**Required action:** Retype, without alteration, each line from the line containing "Forststr. 10" to the final line of the records.

#### Data in this exercise ####

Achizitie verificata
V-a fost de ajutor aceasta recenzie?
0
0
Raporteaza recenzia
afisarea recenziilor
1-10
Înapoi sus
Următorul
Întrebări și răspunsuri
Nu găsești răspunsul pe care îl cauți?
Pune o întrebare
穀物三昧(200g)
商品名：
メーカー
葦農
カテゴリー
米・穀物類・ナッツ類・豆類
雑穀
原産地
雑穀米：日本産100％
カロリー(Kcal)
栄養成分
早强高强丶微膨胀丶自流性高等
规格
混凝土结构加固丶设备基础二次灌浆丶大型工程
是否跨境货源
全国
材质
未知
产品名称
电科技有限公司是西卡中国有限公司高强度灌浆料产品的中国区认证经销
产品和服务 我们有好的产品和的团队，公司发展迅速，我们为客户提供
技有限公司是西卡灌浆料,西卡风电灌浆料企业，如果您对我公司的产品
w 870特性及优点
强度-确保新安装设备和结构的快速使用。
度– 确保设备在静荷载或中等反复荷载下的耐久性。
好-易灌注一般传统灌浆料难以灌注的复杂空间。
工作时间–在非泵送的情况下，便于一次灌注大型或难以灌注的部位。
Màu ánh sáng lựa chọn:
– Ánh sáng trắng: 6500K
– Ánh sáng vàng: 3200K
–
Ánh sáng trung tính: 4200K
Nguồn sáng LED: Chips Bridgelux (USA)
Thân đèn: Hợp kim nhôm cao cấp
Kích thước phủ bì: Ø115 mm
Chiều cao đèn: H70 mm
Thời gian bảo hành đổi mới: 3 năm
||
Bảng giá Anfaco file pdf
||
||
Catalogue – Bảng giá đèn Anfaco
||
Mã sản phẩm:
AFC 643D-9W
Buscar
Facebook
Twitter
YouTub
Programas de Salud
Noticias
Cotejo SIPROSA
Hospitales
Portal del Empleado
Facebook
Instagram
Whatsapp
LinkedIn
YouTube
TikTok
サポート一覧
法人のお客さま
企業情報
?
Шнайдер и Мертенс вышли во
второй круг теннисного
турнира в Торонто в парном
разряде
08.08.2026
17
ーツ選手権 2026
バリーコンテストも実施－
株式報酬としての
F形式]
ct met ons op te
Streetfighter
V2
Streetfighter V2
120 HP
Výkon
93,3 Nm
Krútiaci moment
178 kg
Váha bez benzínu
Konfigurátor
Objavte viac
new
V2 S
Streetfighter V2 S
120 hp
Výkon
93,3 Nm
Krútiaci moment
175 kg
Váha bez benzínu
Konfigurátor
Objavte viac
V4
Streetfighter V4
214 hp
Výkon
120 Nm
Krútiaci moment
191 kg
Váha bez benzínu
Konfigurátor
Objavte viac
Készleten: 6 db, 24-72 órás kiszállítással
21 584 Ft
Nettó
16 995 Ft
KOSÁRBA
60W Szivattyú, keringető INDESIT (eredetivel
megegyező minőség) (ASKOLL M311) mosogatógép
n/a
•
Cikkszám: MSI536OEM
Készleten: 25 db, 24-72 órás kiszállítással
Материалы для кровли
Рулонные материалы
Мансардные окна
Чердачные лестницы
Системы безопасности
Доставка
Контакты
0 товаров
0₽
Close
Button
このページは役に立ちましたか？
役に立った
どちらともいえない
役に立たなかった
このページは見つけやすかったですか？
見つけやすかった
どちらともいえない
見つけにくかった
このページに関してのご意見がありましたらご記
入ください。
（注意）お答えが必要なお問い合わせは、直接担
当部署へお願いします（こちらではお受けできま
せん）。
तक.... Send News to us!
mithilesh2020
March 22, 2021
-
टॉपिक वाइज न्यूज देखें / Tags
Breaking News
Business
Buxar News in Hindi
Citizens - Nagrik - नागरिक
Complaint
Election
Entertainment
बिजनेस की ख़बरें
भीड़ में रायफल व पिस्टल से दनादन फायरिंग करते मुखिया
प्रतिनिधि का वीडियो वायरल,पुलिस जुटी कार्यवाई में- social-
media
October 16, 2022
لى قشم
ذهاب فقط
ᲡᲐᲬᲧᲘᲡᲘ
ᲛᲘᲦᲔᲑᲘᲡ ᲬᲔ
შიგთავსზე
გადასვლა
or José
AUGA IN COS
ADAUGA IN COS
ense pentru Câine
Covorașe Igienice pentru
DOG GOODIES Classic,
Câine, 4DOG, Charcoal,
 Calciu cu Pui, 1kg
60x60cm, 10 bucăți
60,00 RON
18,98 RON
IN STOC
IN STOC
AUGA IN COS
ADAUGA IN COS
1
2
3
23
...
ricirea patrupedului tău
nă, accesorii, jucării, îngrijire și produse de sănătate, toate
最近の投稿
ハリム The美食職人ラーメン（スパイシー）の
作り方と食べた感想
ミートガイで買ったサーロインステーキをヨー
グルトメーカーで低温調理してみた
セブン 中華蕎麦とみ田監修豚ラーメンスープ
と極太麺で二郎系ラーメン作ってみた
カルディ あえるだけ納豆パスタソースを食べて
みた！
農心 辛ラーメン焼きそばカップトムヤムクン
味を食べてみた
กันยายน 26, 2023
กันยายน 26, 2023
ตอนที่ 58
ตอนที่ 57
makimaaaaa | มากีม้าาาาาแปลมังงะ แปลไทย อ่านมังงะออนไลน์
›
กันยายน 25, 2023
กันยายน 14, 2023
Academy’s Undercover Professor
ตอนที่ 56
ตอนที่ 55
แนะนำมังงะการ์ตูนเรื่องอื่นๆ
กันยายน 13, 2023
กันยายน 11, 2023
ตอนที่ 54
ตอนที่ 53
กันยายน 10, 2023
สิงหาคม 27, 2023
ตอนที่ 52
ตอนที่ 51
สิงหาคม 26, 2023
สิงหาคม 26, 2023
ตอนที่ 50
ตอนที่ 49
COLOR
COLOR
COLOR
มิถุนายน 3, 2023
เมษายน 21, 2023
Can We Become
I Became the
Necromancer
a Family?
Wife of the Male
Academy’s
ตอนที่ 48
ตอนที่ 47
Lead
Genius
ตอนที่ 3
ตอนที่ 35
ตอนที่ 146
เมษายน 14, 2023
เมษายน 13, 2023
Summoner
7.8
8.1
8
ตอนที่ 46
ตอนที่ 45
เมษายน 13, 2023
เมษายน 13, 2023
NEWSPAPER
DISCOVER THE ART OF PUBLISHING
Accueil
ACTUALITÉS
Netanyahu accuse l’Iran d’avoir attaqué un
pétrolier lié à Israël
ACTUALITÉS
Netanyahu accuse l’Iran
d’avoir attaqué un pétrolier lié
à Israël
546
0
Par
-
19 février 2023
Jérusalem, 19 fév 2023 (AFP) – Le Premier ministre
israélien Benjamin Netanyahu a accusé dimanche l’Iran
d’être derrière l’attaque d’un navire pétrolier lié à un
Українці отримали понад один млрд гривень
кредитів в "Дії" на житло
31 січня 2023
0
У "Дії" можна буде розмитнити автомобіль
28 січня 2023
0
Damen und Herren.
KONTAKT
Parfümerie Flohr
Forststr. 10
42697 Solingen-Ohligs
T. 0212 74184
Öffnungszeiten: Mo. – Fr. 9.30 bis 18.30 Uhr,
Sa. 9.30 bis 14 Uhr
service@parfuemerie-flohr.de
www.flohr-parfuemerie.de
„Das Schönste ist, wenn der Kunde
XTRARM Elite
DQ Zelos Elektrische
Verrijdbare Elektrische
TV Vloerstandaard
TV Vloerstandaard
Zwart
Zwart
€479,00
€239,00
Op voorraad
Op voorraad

####

**Output of the task:**
Forststr. 10
42697 Solingen-Ohligs
T. 0212 74184
Öffnungszeiten: Mo. – Fr. 9.30 bis 18.30 Uhr,
Sa. 9.30 bis 14 Uhr
service@parfuemerie-flohr.de
www.flohr-parfuemerie.de
„Das Schönste ist, wenn der Kunde
XTRARM Elite
DQ Zelos Elektrische
Verrijdbare Elektrische
TV Vloerstandaard
TV Vloerstandaard
Zwart
Zwart
€479,00
€239,00
Op voorraad
Op voorraad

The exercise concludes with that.